» **Task statement**
Using only the entries below, output the lines starting at the one containing "(gals / ML)" and ending at the one containing "GRA 0161--W. Barksdale", exactly and inclusive of both, omitting the pictures.

*** Opening Data section ***

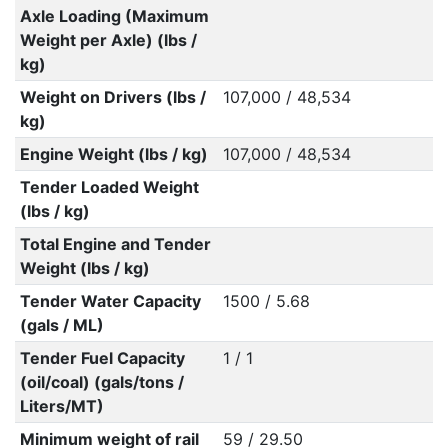
Axle Loading (Maximum
Weight per Axle) (lbs /
kg)
Weight on Drivers (lbs /
107,000 / 48,534
kg)
Engine Weight (lbs / kg)
107,000 / 48,534
Tender Loaded Weight
(lbs / kg)
Total Engine and Tender
Weight (lbs / kg)
Tender Water Capacity
1500 / 5.68
(gals / ML)
Tender Fuel Capacity
1 / 1
(oil/coal) (gals/tons /
Liters/MT)
Minimum weight of rail
59 / 29.50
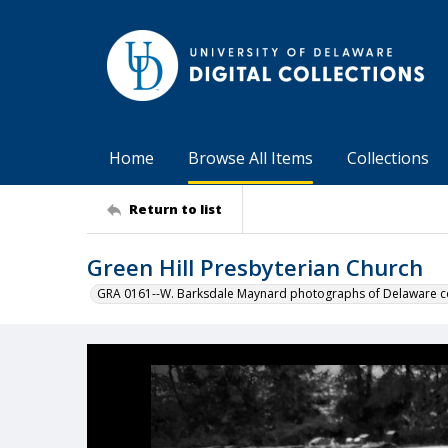
Home
Browse All Items
Collections
Return to list
Green Hill Presbyterian Church
GRA 0161--W. Barksdale Maynard photographs of Delaware co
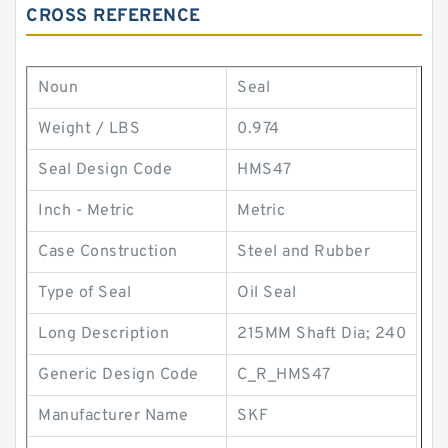
CROSS REFERENCE
Noun
Seal
Weight / LBS
0.974
Seal Design Code
HMS47
Inch - Metric
Metric
Case Construction
Steel and Rubber
Type of Seal
Oil Seal
Long Description
215MM Shaft Dia; 240
Generic Design Code
C_R_HMS47
Manufacturer Name
SKF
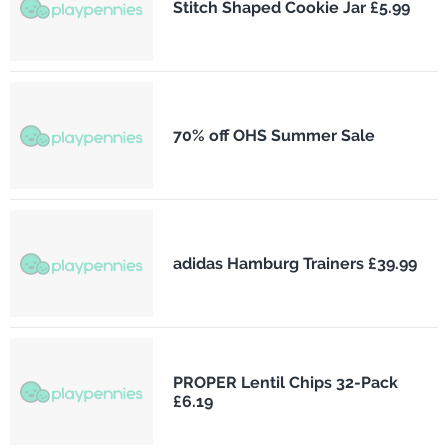
Stitch Shaped Cookie Jar £5.99
70% off OHS Summer Sale
adidas Hamburg Trainers £39.99
PROPER Lentil Chips 32-Pack
£6.19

*** Closing Data section ***

» **Written solution**
(gals / ML)
Tender Fuel Capacity
1 / 1
(oil/coal) (gals/tons /
Liters/MT)
Minimum weight of rail
59 / 29.50
Home
Browse All Items
Collections
Return to list
Green Hill Presbyterian Church
GRA 0161--W. Barksdale Maynard photographs of Delaware co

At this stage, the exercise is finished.